Started by sidebar_please_12 · May 16, 2025 · 5 replies
For informational purposes only. Not legal advice.
SP
sidebar_please_12 OP

Just received a cease and desist letter from a law firm claiming my product name infringes their client's trademark. We're in totally different industries (they're B2B enterprise software, I'm a consumer app) but the names are similar.

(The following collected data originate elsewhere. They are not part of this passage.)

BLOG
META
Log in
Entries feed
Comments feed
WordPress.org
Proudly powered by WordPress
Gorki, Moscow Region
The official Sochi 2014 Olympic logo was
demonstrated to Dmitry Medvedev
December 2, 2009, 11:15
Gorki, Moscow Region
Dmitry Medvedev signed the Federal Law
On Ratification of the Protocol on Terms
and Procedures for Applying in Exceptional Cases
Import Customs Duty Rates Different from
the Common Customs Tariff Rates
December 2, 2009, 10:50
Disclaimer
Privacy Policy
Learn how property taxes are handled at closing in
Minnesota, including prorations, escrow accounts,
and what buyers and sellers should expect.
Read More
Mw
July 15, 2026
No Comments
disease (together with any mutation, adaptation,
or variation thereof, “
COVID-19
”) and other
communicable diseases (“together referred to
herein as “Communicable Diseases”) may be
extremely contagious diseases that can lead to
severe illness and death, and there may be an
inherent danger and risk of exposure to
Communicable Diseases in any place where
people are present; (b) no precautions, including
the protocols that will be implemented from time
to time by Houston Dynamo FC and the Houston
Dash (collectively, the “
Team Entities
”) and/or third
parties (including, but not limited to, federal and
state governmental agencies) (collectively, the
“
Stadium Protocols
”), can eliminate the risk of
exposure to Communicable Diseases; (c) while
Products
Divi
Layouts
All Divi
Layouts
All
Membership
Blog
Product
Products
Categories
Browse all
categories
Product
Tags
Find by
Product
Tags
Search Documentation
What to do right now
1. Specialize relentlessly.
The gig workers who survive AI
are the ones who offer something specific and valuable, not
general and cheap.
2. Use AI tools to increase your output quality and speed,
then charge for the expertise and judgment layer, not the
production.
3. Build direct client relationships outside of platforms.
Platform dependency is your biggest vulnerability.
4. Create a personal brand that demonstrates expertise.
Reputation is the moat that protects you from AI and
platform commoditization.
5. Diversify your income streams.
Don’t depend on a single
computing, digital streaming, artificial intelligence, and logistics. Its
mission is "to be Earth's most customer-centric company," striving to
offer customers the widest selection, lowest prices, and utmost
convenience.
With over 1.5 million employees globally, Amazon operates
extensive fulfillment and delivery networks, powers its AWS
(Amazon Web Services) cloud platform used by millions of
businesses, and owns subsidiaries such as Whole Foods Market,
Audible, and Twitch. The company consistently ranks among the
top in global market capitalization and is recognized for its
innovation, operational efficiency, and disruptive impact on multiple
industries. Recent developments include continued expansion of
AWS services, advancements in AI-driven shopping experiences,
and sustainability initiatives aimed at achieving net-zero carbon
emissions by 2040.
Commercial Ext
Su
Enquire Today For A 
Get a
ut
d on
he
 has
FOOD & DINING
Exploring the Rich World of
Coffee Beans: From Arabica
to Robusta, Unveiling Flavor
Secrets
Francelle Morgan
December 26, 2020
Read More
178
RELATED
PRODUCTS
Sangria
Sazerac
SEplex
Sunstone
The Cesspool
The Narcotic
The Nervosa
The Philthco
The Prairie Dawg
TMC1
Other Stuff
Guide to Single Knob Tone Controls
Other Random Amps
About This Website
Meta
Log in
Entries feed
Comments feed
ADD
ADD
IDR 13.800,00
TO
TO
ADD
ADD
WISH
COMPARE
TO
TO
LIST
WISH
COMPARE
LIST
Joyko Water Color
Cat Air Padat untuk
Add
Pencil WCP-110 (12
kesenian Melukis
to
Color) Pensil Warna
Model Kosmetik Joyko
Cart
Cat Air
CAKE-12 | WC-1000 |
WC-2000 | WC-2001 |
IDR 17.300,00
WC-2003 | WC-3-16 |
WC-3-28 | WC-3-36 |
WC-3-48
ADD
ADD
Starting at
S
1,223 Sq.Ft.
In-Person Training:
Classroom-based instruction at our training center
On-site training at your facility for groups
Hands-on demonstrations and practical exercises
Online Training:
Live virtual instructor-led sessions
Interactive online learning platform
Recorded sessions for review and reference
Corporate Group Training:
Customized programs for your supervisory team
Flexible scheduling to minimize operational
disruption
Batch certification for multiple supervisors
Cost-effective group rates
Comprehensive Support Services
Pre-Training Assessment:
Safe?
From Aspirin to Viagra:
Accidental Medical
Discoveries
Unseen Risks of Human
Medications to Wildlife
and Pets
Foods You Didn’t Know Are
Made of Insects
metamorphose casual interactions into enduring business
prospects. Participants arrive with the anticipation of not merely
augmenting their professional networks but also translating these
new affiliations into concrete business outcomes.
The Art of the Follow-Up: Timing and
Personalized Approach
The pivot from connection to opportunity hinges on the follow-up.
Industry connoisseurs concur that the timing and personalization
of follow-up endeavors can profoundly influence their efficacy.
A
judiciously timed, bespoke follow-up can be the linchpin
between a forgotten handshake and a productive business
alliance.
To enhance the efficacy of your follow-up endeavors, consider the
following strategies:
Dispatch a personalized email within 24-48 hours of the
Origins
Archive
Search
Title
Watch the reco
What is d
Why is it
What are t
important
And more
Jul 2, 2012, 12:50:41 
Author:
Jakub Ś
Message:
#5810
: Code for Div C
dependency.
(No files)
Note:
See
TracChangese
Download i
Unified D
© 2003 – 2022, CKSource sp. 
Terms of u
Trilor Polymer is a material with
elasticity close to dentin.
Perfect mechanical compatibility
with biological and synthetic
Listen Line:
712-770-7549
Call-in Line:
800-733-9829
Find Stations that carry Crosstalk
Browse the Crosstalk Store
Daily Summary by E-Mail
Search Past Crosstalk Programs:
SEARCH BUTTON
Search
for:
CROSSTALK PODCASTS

Do I need to change my name? Do I need a lawyer? Freaking out a bit.

RP
Rosa_P_14

one thing people don't realize: ignoring a C&D completely is bad even if you think you're in the right. if they sue later, "willful infringement" = triple damages. at minimum, respond (or have a lawyer respond) acknowledging receipt

CO
contractquestions_10

Honest question: how attached are you to the name? sometimes it's cheaper to rebrand early than to fight for years. I fought a trademark dispute for 18 months and won, but lost focus on actually building the business. not always worth it

HR
HRproSarah_9

Jumping in because I'm dealing with something similar. Got a C&D from a company in the UK — I'm US-based. Do international trademarks even apply here? Their letter references a UK trademark registration but nothing in the US.

Feels like they're just trying to bully smaller players. Anyone dealt with cross-border TM disputes?

AM
allison.m_6 Attorney

@HRproSarah_9 — Trademarks are territorial. A UK registration gives them zero rights in the US. If they don't have a US registration or significant US common law rights (actual use in US commerce), their C&D has no teeth domestically.

That said, if you're planning to expand to the UK or EU, or if you sell to UK customers online, it gets more complicated. Also check if they filed a Madrid Protocol application that designates the US — that would show up in USPTO records.

Many UK/EU companies send these letters preemptively hoping you'll just comply. A polite response pointing out jurisdiction usually ends it.

SE
SecurityConsultant_14

Good point @travis_m_8 - change of control provisions in coexistence agreements are critical and often overlooked. Also worth including non-expansion clauses (they stay in their market, you stay in yours) and mutual non-disparagement.

These agreements can get complex but they're so much cheaper than fighting in court. I draft probably 10-15 of these per year for startup clients.